When I arrived at Missouri State, as the associate provost for student development and public affairs, I had the awesome responsibility of promoting and supporting the university’s public affairs mission. I wanted to have an opportunity to share, beyond our campus, the outstanding public affairs work going on at Missouri State and to give faculty and staff across the country an outlet for public discourse around public affairs. With the help of the American Democracy Project, Andrew Lokie (the journal’s editor), and the late Dr. Marc Cooper (the managing editor) we put together a scholarly journal that has covered topics like cultural competence, sustainability, social entrepreneurship, global teaching, first-generation college students, and more. Our board and guest editors have been affiliated with institutions from across the country, and our authors have spanned the world. I am particularly proud of this issue, “Erosion and Renewal in Democratic Life,” since it comes at such a critical juncture in our history. I am also grateful to Kris Sutliff and Darrell Hamlin, who stepped in as managing editor after our tragic loss of Marc Cooper, and to Charlie Whitaker, our associate editor. The eJournal of Public Affairs started as a dream and has become a solid reminder of why higher education is central to our democracy.
When I first started writing this introductory essay, I felt disheartened. Yet, as I reflect further on the importance of the eJournal and the power of higher education to shape the future of democracy by preparing students for civic life in a civil society, I feel renewed. We can create citizen scholars within our institutions, and we can build a better path forward. We can renew our relationships around the world and still be a beacon for democratic life. It will be an uphill battle, but we must stay on the path. I have enough optimism about the future that I bought a t-shirt that says, “Voting is my Superpower,” with a picture of a woman superhero. I wear it as a tribute to the women who struggled so that I could vote. I turned 18 in a presidential election year, and I have retired in another; these two elections have been great bookends to my long relationship with higher education. During that time, I have never doubted the awesome power we yield when we step into the voting booth or vote by mail.

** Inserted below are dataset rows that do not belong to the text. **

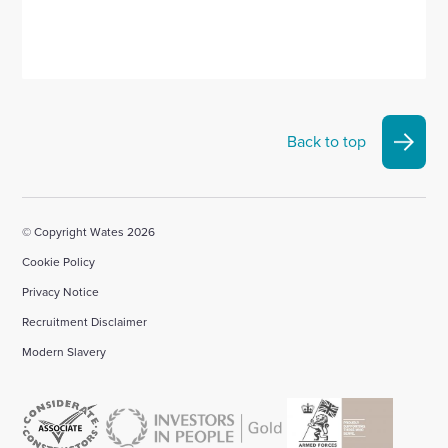
Back to top
© Copyright Wates 2026
Cookie Policy
Privacy Notice
Recruitment Disclaimer
Modern Slavery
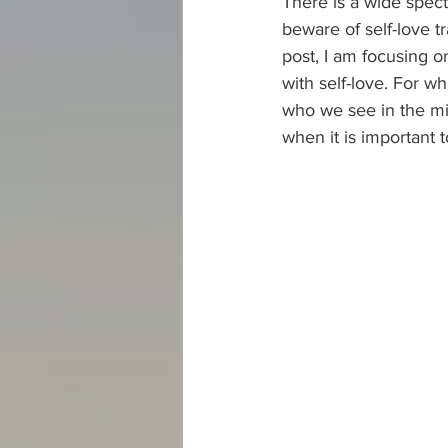
There is a wide spectr
beware of self-love tr
post, I am focusing 
with self-love. For wh
who we see in the mirr
when it is important t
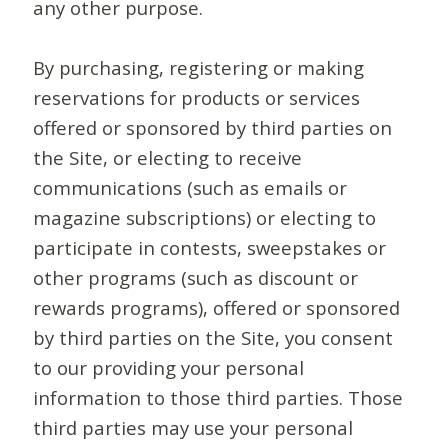
any other purpose.
By purchasing, registering or making
reservations for products or services
offered or sponsored by third parties on
the Site, or electing to receive
communications (such as emails or
magazine subscriptions) or electing to
participate in contests, sweepstakes or
other programs (such as discount or
rewards programs), offered or sponsored
by third parties on the Site, you consent
to our providing your personal
information to those third parties. Those
third parties may use your personal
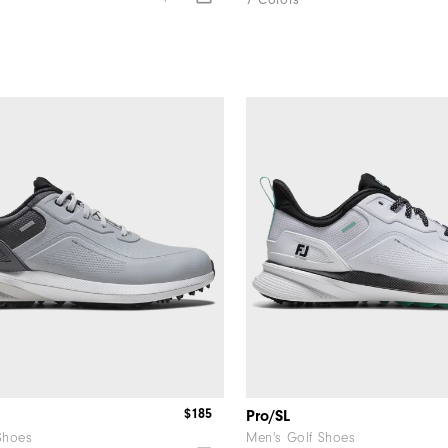
7 Colors
$185
Pro/SL
Shoes
Men's Golf Shoes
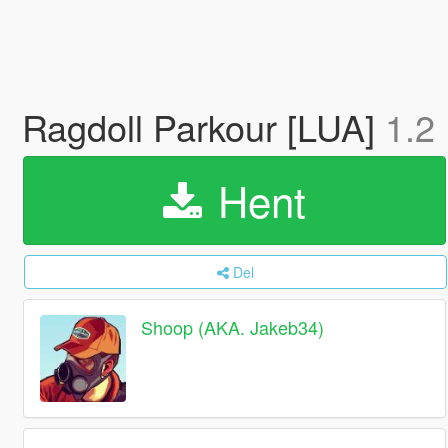
Ragdoll Parkour [LUA]
1.2
Hent
Del
Shoop (AKA. Jakeb34)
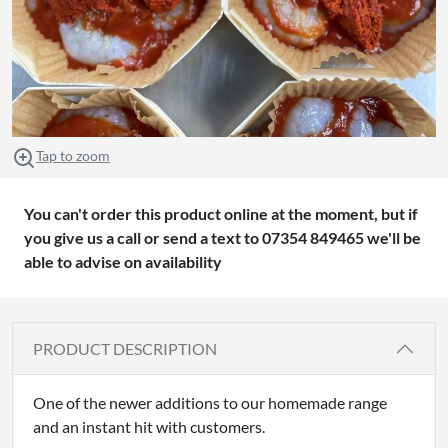
Tap to zoom
You can't order this product online at the moment, but if
you give us a call or send a text to 07354 849465 we'll be
able to advise on availability
PRODUCT DESCRIPTION
One of the newer additions to our homemade range
and an instant hit with customers.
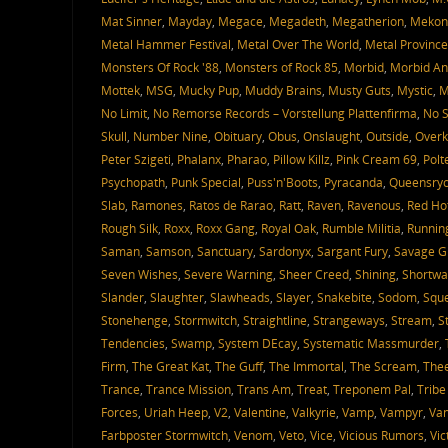
Mat Sinner
,
Mayday
,
Megace
,
Megadeth
,
Megatherion
,
Mekon
Metal Hammer Festival
,
Metal Over The World
,
Metal Province
Monsters Of Rock '88
,
Monsters of Rock 85
,
Morbid
,
Morbid An
Mottek
,
MSG
,
Mucky Pup
,
Muddy Brains
,
Musty Guts
,
Mystic
,
M
No Limit
,
No Remorse Records – Vorstellung Plattenfirma
,
No S
Skull
,
Number Nine
,
Obituary
,
Obus
,
Onslaught
,
Outside
,
Overki
Peter Szigeti
,
Phalanx
,
Pharao
,
Pillow Killz
,
Pink Cream 69
,
Polt
Psychopath
,
Punk Special
,
Puss'n'Boots
,
Pyracanda
,
Queensry
Slab
,
Ramones
,
Ratos de Rarao
,
Ratt
,
Raven
,
Ravenous
,
Red Ho
Rough Silk
,
Roxx
,
Roxx Gang
,
Royal Oak
,
Rumble Militia
,
Runnin
Saman
,
Samson
,
Sanctuary
,
Sardonyx
,
Sargant Fury
,
Savage G
Seven Wishes
,
Severe Warning
,
Sheer Creed
,
Shining
,
Shortwa
Slander
,
Slaughter
,
Slawheads
,
Slayer
,
Snakebite
,
Sodom
,
Sque
Stonehenge
,
Stormwitch
,
Straightline
,
Strangeways
,
Stream
,
S
Tendencies
,
Swamp
,
System DEcay
,
Systematic Massmurder
,
Firm
,
The Great Kat
,
The Guff
,
The Immortal
,
The Scream
,
Thee
Trance
,
Trance Mission
,
Trans Am
,
Treat
,
Treponem Pal
,
Tribe
Forces
,
Uriah Heep
,
V2
,
Valentine
,
Valkyrie
,
Vamp
,
Vampyr
,
Van
Farbposter Stormwitch
,
Venom
,
Veto
,
Vice
,
Vicious Rumors
,
Vic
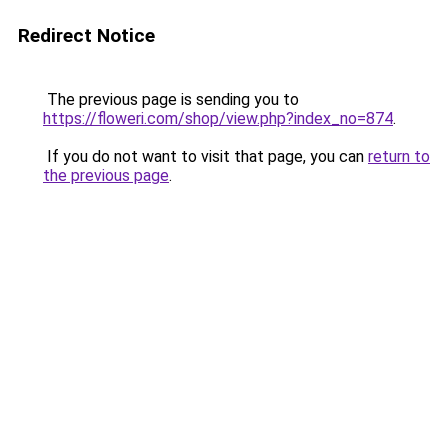
Redirect Notice
The previous page is sending you to
https://floweri.com/shop/view.php?index_no=874
.
If you do not want to visit that page, you can
return to
the previous page
.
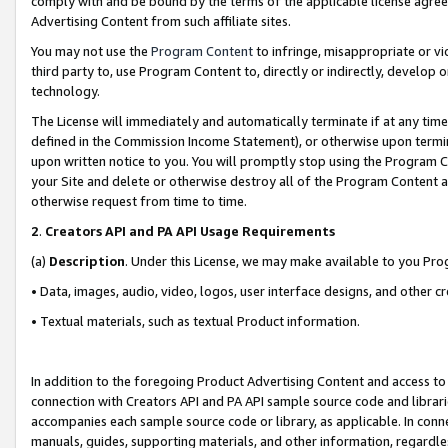
comply with and be bound by the terms of the applicable license agreem
Advertising Content from such affiliate sites.
You may not use the
Program Content
to infringe, misappropriate or vio
third party to, use Program Content to, directly or indirectly, develo
technology.
The License will immediately and automatically terminate if at any ti
defined in the Commission Income Statement), or otherwise upon termina
upon written notice to you. You will promptly stop using the Program 
your Site and delete or otherwise destroy all of the Program Content 
otherwise request from time to time.
2
.
Creators API and PA API Usage Requirements
(a)
Description
. Under this License, we may make available to you Pr
• Data, images, audio, video, logos, user interface designs, and other c
• Textual materials, such as textual Product information.
In addition to the foregoing Product Advertising Content and access to
connection with Creators API and PA API sample source code and librarie
accompanies each sample source code or library, as applicable. In conne
manuals, guides, supporting materials, and other information, regardless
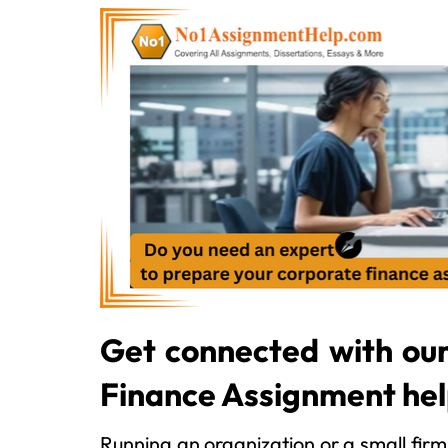
Get connected with ou
Finance Assignment he
Running an organization or a small firm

I hope you enjoy this and subsequent issues of the eJournal. Best wishes, and never give up the fight for a better future.
Rachelle Darabi is an emeritus faculty member from Missouri State University (MSU). She held the position of Associate Provost for Student Development and Public Affairs at MSU from 2008-2020. Dr. Darabi came to Missouri State University from Indiana University-Purdue University Fort Wayne (IPFW-now Purdue Fort Wayne) where she worked for nearly 20 years. Dr. Darabi holds a doctorate in Rhetoric and Composition with a cognate in Teaching English to Speakers of Other Languages (TESOL). She ran the English-as-a Second Language Program at IPFW before taking on increasingly responsible administrative positions. Her final position at IPFW was Associate Vice Chancellor for Student Success.